Colly is a popular scraping framework for Go (Golang), designed for simplicity and ease of use. When you want to start the scraping process using Colly, you typically make use of the Collector
object, which provides the Visit
function. The Visit
function is used to initiate a GET request to the specified URL, and it's where your scraping process begins.
Here's a step-by-step guide on how to use the c.Visit
function in Colly:
Step 1: Install Colly
First, you need to have Colly installed. You can install it using the go get
command:
go get -u github.com/gocolly/colly/v2
Step 2: Import Colly in Your Go Program
Create a new .go
file and import Colly at the beginning of your file:
package main
import (
"fmt"
"github.com/gocolly/colly/v2"
)
Step 3: Create a New Colly Collector
Instantiate a new Colly Collector
:
func main() {
// Instantiate default collector
c := colly.NewCollector(
// Optionally configure the collector
colly.AllowedDomains("example.com", "www.example.com"),
// ... other options
)
// ... set up callbacks and options for the collector
}
Step 4: Set up Callbacks
Before you start visiting URLs, you typically want to set up callbacks to handle the data that is scraped:
func main() {
c := colly.NewCollector(
// ... collector options
)
// On every <a> element which has href attribute call callback
c.OnHTML("a[href]", func(e *colly.HTMLElement) {
link := e.Attr("href")
fmt.Printf("Link found: %q -> %s\n", e.Text, link)
// Visit link found on page on a new thread
e.Request.Visit(link)
})
// Before making a request print "Visiting ..."

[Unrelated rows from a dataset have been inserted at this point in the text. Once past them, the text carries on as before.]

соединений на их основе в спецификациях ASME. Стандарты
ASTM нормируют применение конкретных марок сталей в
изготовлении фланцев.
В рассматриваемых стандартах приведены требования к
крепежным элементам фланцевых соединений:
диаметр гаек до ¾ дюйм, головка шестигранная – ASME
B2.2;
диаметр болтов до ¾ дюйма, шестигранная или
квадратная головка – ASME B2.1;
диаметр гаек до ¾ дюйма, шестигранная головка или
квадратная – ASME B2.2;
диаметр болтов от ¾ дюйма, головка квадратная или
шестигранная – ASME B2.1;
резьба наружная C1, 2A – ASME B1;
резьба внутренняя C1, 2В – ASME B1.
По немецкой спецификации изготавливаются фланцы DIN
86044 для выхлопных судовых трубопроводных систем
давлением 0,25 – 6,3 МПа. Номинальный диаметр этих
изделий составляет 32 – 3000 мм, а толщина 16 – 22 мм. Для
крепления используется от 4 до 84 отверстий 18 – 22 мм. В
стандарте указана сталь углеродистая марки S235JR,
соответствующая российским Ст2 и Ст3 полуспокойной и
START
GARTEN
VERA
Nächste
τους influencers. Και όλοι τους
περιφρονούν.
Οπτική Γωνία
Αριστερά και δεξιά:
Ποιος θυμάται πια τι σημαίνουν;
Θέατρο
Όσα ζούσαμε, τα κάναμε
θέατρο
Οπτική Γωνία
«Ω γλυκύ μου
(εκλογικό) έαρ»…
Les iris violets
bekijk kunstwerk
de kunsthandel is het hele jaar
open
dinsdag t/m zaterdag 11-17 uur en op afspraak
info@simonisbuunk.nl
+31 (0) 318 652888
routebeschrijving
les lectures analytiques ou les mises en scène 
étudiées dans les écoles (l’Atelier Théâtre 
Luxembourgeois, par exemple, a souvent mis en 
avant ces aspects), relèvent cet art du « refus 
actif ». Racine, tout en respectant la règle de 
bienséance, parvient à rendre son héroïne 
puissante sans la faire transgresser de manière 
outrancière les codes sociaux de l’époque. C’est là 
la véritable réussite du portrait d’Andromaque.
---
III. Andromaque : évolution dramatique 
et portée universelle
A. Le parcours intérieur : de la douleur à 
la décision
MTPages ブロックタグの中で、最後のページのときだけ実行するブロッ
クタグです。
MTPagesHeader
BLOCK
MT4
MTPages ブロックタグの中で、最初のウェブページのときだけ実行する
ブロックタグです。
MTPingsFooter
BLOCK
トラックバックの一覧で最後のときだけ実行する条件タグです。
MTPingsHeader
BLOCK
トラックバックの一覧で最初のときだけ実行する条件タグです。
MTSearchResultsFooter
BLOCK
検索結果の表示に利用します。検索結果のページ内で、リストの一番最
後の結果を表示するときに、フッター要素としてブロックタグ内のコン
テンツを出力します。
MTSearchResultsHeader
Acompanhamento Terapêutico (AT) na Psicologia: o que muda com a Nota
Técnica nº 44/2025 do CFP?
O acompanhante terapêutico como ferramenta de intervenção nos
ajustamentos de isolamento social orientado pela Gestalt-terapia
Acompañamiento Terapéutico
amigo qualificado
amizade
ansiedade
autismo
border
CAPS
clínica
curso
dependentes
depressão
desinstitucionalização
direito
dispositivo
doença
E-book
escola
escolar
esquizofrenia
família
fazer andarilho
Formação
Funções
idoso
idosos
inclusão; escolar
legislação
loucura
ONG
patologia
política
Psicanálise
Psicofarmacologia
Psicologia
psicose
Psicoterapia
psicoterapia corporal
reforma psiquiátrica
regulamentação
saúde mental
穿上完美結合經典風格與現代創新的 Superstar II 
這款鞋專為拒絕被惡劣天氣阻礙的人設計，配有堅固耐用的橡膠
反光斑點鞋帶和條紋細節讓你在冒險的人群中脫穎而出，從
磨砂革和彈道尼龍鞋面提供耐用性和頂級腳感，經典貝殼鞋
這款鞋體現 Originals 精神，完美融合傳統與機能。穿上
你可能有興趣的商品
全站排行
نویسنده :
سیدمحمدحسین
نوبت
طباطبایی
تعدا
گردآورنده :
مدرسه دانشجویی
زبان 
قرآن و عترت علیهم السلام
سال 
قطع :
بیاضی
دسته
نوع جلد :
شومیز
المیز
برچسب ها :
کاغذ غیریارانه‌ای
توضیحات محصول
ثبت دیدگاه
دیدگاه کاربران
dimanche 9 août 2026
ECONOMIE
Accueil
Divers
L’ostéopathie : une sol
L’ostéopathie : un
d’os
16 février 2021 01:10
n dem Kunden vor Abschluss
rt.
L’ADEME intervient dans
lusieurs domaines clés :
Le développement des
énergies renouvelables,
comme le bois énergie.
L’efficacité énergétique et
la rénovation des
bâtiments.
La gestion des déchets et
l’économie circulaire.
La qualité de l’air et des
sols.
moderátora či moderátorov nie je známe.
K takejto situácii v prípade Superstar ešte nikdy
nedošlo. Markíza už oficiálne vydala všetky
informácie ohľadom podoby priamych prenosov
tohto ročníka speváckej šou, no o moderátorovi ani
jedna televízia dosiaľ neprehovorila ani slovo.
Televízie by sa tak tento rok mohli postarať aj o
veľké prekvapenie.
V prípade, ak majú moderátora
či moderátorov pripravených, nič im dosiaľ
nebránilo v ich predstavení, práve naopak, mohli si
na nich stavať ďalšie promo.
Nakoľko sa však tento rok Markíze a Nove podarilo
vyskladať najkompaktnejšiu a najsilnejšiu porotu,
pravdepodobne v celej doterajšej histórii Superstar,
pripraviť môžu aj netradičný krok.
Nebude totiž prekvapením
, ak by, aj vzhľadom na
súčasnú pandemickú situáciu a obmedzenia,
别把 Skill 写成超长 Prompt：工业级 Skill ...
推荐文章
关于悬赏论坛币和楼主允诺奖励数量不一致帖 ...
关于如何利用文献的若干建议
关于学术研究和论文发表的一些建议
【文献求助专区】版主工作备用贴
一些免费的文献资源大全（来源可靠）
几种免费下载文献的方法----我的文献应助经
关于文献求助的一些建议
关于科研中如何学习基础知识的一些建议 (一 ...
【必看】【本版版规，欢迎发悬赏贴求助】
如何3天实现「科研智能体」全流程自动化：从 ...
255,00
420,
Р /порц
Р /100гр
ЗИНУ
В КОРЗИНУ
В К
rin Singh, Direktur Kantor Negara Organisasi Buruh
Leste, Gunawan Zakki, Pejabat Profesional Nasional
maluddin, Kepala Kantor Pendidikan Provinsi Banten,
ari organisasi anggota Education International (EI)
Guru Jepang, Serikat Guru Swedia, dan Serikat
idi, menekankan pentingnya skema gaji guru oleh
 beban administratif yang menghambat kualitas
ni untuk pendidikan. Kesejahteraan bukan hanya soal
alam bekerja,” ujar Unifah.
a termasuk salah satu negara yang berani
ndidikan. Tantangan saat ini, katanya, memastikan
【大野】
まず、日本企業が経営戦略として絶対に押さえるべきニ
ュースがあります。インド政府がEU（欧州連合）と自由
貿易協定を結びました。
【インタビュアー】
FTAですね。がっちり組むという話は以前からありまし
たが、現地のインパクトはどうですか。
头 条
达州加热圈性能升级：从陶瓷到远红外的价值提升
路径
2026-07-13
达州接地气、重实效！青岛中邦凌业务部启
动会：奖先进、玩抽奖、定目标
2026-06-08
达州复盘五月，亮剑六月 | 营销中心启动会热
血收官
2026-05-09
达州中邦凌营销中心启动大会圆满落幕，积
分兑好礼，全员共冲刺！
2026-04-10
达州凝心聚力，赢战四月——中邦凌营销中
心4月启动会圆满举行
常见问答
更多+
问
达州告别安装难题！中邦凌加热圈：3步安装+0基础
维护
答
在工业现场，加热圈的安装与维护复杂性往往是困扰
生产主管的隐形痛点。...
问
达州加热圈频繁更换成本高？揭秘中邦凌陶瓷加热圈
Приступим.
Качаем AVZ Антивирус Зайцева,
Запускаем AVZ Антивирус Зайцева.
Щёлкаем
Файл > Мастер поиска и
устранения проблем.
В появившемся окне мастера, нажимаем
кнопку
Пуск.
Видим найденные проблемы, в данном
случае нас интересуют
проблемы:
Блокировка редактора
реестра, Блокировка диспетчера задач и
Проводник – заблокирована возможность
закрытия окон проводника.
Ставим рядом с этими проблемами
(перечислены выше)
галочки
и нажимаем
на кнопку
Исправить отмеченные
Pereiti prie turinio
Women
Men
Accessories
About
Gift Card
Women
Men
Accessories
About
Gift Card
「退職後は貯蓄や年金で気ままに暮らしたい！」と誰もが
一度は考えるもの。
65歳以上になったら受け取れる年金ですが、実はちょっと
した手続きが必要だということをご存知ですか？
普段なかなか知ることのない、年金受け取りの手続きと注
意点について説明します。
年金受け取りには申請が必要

c.OnRequest(func(r *colly.Request) {
fmt.Println("Visiting", r.URL.String())
})
// ... other callbacks
}
Step 5: Start Scraping
Now you are ready to start scraping by calling the Visit
function with the URL you want to scrape:
func main() {
// ... setup Collector and callbacks
// Start scraping on http://example.com
err := c.Visit("http://example.com")
if err != nil {
fmt.Println("Error visiting the page:", err)
}
}
That's it! When c.Visit("http://example.com")
is called, Colly sends a GET request to the specified URL. The callbacks you defined will be triggered based on the response received. For example, the OnHTML
callback will be called for every HTML element that matches the selector you specified.
Here's a complete example that puts it all together:
package main
import (
"fmt"
"github.com/gocolly/colly/v2"
)
func main() {
c := colly.NewCollector(
colly.AllowedDomains("example.com", "www.example.com"),
)
c.OnHTML("a[href]", func(e *colly.HTMLElement) {
link := e.Attr("href")
fmt.Printf("Link found: %q -> %s\n", e.Text, link)
})
c.OnRequest(func(r *colly.Request) {
fmt.Println("Visiting", r.URL.String())
})
err := c.Visit("http://example.com")
if err != nil {
fmt.Println("Error visiting the page:", err)
}
}
Remember to handle errors appropriately and respect the website's robots.txt
rules and terms of service to ensure that your scraping activities are ethical and legal.